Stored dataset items
* * *
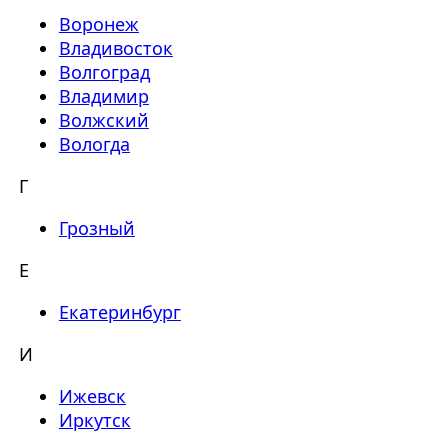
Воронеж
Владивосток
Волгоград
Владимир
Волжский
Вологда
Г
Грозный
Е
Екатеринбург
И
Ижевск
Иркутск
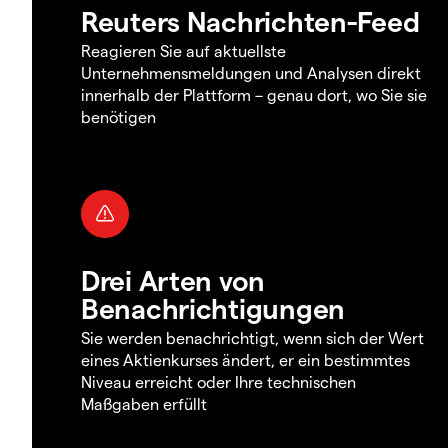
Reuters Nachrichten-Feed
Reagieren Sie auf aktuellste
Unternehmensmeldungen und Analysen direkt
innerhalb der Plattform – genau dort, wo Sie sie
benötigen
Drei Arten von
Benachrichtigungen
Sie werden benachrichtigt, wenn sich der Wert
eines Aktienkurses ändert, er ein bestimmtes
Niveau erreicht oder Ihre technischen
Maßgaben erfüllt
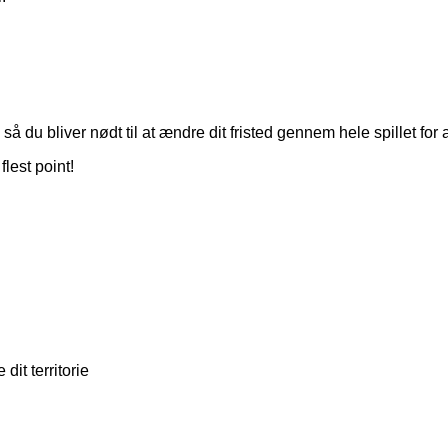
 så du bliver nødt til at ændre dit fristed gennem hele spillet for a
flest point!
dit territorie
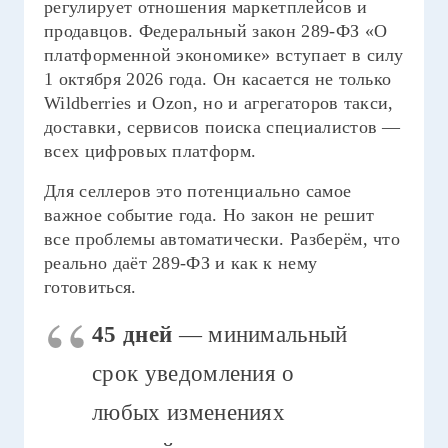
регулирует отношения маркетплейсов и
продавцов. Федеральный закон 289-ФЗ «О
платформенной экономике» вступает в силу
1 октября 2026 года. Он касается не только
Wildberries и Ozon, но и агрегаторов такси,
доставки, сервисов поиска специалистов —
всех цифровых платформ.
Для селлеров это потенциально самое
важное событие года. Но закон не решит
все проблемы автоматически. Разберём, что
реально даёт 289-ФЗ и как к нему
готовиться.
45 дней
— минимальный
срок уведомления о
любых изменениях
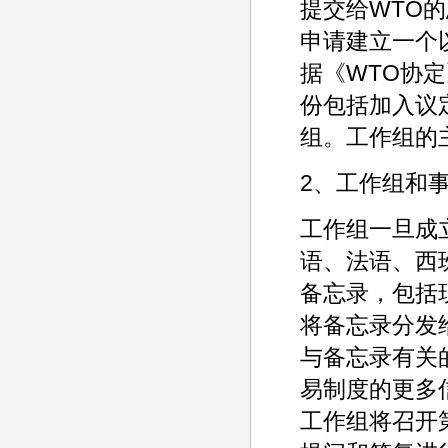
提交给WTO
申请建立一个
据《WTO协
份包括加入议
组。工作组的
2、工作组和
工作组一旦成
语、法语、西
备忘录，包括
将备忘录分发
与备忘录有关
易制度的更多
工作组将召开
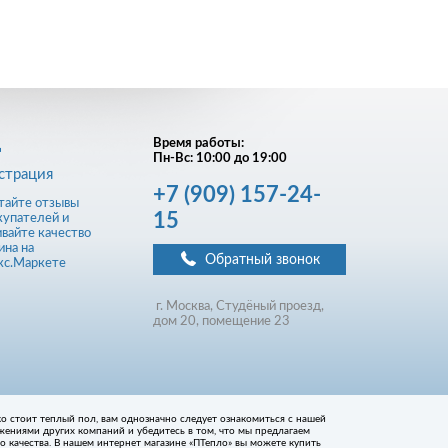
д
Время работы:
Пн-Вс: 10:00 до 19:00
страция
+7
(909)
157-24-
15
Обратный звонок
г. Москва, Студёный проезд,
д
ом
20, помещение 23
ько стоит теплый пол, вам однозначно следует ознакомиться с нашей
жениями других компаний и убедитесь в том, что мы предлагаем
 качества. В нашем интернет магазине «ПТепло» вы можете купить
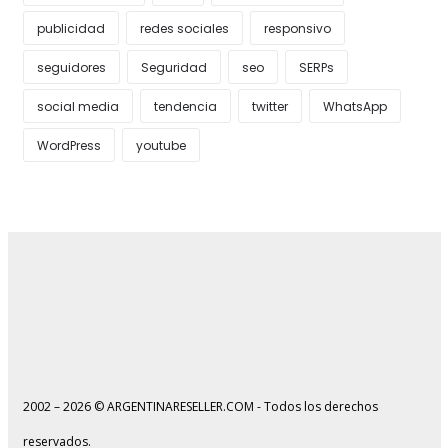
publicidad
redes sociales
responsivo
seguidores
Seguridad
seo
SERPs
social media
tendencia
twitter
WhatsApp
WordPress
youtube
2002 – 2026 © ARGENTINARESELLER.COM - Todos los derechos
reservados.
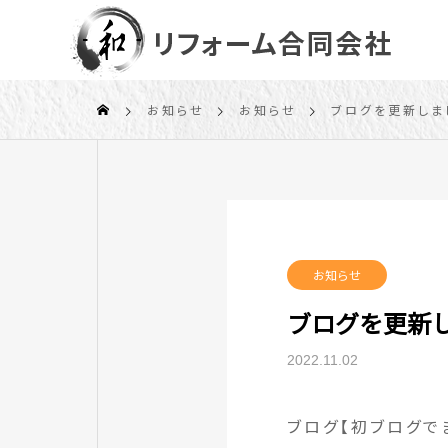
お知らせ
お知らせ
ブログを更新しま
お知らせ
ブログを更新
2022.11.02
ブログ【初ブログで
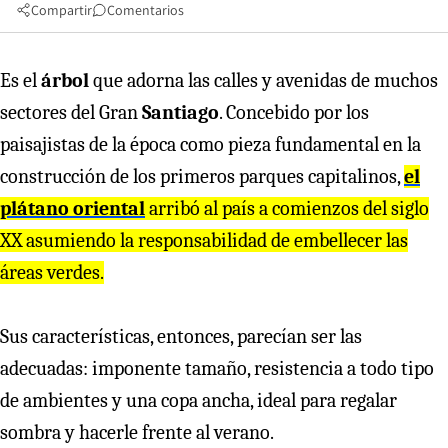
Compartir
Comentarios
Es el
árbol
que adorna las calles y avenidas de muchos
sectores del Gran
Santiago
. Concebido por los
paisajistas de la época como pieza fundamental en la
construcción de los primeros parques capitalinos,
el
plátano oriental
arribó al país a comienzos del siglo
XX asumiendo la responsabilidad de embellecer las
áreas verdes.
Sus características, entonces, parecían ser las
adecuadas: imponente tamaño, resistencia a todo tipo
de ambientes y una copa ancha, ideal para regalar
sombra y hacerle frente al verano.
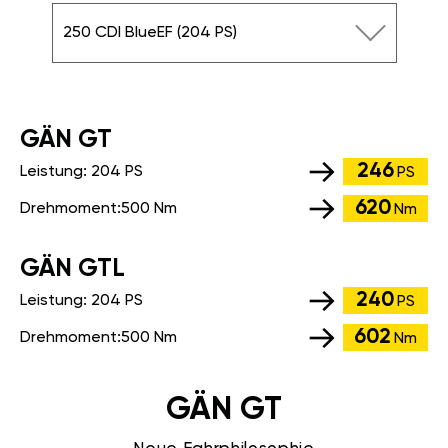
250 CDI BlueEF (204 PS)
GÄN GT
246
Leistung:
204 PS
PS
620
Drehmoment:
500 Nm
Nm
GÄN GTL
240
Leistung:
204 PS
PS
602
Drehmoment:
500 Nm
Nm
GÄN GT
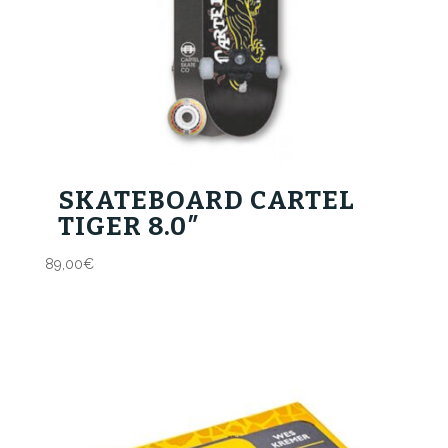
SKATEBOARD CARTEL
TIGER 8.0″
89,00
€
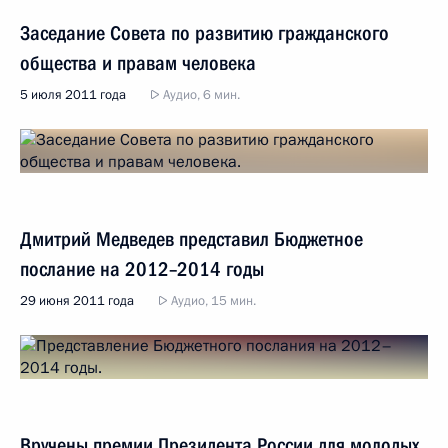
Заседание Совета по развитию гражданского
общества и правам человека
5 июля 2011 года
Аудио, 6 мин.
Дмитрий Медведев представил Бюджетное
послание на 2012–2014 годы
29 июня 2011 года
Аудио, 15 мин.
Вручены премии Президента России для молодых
* * *
What you need to do: Each record, word for word, should be printed again without its pictures.

Exercise result:
Воронеж
Владивосток
Волгоград
Владимир
Волжский
Вологда
Г
Грозный
Е
Екатеринбург
И
Ижевск
Иркутск
Reuters Nachrichten-Feed
Reagieren Sie auf aktuellste
Unternehmensmeldungen und Analysen direkt
innerhalb der Plattform – genau dort, wo Sie sie
benötigen
Drei Arten von
Benachrichtigungen
Sie werden benachrichtigt, wenn sich der Wert
eines Aktienkurses ändert, er ein bestimmtes
Niveau erreicht oder Ihre technischen
Maßgaben erfüllt
 så du bliver nødt til at ændre dit fristed gennem hele spillet for a
flest point!
dit territorie
регулирует отношения маркетплейсов и
продавцов. Федеральный закон 289-ФЗ «О
платформенной экономике» вступает в силу
1 октября 2026 года. Он касается не только
Wildberries и Ozon, но и агрегаторов такси,
доставки, сервисов поиска специалистов —
всех цифровых платформ.
Для селлеров это потенциально самое
важное событие года. Но закон не решит
все проблемы автоматически. Разберём, что
реально даёт 289-ФЗ и как к нему
готовиться.
45 дней
— минимальный
срок уведомления о
любых изменениях
提交给WTO
申请建立一个
据《WTO协
份包括加入议
组。工作组的
2、工作组和
工作组一旦成
语、法语、西
备忘录，包括
将备忘录分发
与备忘录有关
易制度的更多
工作组将召开
д
Время работы:
Пн-Вс: 10:00 до 19:00
страция
+7
(909)
157-24-
15
Обратный звонок
г. Москва, Студёный проезд,
д
ом
20, помещение 23
ько стоит теплый пол, вам однозначно следует ознакомиться с нашей
жениями других компаний и убедитесь в том, что мы предлагаем
 качества. В нашем интернет магазине «ПТепло» вы можете купить
publicidad
redes sociales
responsivo
seguidores
Seguridad
seo
SERPs
social media
tendencia
twitter
WhatsApp
WordPress
youtube
2002 – 2026 © ARGENTINARESELLER.COM - Todos los derechos
reservados.
お知らせ
お知らせ
ブログを更新しま
お知らせ
ブログを更新
2022.11.02
ブログ【初ブログで
Compartir
Comentarios
Es el
árbol
que adorna las calles y avenidas de muchos
sectores del Gran
Santiago
. Concebido por los
paisajistas de la época como pieza fundamental en la
construcción de los primeros parques capitalinos,
el
plátano oriental
arribó al país a comienzos del siglo
XX asumiendo la responsabilidad de embellecer las
áreas verdes.
Sus características, entonces, parecían ser las
adecuadas: imponente tamaño, resistencia a todo tipo
de ambientes y una copa ancha, ideal para regalar
sombra y hacerle frente al verano.
250 CDI BlueEF (204 PS)
GÄN GT
246
Leistung:
204 PS
PS
620
Drehmoment:
500 Nm
Nm
GÄN GTL
240
Leistung:
204 PS
PS
602
Drehmoment:
500 Nm
Nm
GÄN GT
SKATEBOARD CARTEL
TIGER 8.0″
89,00
€
Заседание Совета по развитию гражданского
общества и правам человека
5 июля 2011 года
Аудио, 6 мин.
Дмитрий Медведев представил Бюджетное
послание на 2012–2014 годы
29 июня 2011 года
Аудио, 15 мин.
Вручены премии Президента России для молодых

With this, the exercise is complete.